The latest inflation data is expected to show that price gains moderated further in August, easing the pressure on households and the Biden administration as falling gas prices paved the way to less financial pain.
The expected cool down is not enough for policymakers at the Federal Reserve, who have been raising interest rates to slow the economy and try to tame recent rapid inflation.
Consumer prices are expected to rise 8 percent from a year earlier, still a rapid pace of increase, but a slower rate than in July and June, according to economists. Economists project that core inflation increased in August. The measure strips out volatile food and fuel prices to give a better sense of underlying trends.
In the year through August, the core gauge is expected to increase by 6.1 percent. August price gains are being measured against a weak reading from the same month in the past. Inflation tends to appear faster when it's measured against a base number.
August numbers will be a subtle reminder that we are not out of the woods yet.

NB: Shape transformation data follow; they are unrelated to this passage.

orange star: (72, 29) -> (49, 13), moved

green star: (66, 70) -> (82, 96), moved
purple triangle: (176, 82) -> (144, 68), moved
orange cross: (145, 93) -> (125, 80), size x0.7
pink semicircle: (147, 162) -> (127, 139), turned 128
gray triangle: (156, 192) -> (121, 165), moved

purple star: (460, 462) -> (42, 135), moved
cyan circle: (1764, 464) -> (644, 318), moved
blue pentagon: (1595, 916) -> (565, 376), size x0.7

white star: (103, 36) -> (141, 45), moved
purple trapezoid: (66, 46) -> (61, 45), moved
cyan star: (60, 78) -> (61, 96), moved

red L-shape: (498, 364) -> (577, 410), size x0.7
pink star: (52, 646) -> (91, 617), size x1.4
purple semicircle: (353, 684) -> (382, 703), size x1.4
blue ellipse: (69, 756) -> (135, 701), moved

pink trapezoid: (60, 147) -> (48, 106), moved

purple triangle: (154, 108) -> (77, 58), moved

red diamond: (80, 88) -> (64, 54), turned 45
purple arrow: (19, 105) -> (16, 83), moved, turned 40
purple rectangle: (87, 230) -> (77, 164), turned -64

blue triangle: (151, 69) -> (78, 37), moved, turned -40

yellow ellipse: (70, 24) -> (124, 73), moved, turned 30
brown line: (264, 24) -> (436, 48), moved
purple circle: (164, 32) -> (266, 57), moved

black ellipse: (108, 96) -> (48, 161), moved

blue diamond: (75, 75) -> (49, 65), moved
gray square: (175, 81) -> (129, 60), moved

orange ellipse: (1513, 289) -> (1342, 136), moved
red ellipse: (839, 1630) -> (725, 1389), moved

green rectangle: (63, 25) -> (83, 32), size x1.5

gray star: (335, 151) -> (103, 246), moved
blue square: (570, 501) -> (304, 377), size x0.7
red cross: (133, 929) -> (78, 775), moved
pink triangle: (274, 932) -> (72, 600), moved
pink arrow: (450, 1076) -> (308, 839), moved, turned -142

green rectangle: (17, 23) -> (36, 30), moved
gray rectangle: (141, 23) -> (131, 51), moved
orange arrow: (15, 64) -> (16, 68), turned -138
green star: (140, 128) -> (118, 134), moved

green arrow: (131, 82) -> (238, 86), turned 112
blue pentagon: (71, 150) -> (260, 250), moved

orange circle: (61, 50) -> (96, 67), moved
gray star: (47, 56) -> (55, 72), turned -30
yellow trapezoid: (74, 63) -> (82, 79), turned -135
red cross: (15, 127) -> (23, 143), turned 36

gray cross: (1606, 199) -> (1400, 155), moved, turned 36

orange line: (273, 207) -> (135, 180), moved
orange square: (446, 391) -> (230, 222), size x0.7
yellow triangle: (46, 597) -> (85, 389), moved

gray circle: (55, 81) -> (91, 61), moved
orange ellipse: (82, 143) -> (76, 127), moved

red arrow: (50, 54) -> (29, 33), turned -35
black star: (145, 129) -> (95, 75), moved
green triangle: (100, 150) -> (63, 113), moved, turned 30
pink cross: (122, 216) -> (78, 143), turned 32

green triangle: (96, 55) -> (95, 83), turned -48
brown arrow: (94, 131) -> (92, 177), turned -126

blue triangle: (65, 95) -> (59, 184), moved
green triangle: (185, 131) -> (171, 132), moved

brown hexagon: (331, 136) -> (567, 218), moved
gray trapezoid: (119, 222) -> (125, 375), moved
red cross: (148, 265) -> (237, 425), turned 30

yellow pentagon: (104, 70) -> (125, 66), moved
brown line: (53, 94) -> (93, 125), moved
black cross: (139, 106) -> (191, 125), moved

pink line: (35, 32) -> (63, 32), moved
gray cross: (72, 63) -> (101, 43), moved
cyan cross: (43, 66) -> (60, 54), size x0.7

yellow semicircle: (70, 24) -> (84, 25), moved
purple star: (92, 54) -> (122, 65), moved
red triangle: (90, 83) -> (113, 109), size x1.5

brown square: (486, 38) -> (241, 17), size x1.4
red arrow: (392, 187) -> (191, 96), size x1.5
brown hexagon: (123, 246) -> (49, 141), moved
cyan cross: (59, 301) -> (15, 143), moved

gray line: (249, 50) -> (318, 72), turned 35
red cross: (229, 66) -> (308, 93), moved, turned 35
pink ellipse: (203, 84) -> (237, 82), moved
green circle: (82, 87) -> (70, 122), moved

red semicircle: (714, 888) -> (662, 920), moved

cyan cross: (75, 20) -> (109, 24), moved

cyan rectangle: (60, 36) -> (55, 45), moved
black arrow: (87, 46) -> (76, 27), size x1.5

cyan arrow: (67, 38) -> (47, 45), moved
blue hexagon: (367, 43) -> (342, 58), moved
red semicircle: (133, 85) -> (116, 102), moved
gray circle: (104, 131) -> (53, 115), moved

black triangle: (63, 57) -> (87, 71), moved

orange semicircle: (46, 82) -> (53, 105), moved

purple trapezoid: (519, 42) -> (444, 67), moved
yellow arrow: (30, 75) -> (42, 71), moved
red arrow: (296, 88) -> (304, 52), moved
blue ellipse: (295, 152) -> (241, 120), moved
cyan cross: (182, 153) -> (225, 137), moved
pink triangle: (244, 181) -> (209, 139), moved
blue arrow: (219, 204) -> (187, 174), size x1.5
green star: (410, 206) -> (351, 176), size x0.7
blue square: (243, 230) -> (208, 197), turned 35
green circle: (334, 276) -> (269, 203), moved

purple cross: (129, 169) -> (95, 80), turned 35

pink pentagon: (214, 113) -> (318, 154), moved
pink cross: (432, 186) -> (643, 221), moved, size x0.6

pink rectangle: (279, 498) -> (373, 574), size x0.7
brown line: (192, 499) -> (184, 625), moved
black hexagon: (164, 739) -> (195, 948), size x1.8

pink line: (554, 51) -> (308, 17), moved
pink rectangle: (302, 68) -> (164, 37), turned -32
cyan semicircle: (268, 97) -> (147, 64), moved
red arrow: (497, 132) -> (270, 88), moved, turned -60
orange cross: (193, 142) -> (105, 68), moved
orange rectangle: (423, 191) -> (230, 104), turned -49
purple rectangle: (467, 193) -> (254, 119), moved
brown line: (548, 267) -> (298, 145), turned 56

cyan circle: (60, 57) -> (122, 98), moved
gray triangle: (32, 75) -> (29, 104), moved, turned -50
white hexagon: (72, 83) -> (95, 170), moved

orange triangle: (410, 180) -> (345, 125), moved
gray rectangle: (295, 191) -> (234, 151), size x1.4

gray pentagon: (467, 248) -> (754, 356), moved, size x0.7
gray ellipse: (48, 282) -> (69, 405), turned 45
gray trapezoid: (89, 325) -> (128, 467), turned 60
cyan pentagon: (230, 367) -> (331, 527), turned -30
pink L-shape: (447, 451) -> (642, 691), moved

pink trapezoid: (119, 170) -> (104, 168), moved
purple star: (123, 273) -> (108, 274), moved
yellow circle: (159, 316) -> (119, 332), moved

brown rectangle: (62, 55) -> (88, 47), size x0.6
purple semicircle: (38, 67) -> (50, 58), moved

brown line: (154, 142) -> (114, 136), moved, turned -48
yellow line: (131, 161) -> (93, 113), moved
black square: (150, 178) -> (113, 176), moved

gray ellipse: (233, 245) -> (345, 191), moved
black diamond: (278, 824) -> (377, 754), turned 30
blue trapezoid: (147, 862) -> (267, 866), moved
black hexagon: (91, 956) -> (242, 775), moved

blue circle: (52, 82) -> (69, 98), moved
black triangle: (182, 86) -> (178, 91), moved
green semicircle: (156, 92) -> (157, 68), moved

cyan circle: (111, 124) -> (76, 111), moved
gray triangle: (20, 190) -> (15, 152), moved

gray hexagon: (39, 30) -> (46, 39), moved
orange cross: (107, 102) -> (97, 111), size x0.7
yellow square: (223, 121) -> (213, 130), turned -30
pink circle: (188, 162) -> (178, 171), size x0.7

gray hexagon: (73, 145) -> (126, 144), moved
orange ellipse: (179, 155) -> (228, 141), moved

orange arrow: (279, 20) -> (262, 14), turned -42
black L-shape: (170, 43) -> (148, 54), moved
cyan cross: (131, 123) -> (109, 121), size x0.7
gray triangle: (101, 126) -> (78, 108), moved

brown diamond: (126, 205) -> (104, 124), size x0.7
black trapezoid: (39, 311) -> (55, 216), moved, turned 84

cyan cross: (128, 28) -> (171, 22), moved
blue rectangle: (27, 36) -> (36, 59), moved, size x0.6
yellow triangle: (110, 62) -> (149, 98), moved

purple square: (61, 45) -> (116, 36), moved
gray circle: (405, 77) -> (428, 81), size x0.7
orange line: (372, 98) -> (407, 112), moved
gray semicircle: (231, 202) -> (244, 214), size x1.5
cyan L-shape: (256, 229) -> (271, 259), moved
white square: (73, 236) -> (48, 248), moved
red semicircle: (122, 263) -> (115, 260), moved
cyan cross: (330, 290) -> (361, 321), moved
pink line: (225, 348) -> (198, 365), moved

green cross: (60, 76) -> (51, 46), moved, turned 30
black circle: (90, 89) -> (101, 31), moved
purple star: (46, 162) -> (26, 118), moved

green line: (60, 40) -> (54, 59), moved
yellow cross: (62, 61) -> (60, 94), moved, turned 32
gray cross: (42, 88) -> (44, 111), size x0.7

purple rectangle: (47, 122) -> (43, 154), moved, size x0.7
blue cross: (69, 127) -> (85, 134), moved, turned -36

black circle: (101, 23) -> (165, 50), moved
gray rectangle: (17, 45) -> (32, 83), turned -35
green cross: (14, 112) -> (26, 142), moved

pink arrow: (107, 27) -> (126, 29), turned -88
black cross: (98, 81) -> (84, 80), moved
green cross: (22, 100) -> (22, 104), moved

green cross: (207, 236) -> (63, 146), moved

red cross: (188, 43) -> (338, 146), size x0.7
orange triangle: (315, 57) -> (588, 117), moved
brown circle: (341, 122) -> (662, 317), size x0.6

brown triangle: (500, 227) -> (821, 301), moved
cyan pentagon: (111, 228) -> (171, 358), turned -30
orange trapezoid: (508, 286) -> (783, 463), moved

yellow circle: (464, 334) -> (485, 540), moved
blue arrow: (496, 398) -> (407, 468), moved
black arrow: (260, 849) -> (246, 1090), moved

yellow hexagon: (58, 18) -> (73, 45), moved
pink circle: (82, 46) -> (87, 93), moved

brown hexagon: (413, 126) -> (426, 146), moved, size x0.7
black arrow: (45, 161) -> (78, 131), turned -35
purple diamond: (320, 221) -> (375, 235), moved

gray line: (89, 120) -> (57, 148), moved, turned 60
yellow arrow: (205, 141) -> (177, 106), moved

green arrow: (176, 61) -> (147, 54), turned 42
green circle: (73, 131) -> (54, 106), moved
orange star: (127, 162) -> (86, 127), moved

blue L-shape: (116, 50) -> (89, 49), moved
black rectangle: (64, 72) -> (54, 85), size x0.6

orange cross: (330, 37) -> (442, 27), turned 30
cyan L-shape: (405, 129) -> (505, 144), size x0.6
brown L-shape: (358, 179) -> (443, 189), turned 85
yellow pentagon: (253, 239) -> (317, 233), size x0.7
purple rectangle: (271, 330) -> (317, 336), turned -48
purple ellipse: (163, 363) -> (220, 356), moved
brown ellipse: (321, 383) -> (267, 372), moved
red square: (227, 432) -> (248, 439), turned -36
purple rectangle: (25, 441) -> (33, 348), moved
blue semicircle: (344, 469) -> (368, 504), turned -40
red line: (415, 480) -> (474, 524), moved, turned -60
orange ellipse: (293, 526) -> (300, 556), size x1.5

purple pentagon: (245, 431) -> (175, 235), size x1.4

The Fed is likely to keep fighting inflation. Central bankers are waiting for a sustained slowdown in price increases to convince them that their policies are working to cool demand and nudging the economy back towards a healthy environment in which inflation is slow, steady and barely noticeable Officials have pledged to keep raising interest rates until that happens.
Officials are expected to raise the interest rate by three quarters of a point when they meet next week. Policymakers hope to slow the pace of rate moves eventually, but they say the timing will depend on incoming data
Christopher Waller, a Fed governor, said last week that inflation is too high and it is too soon to say whether it is moving meaningfully and persistently downward. We will not walk away from this battle.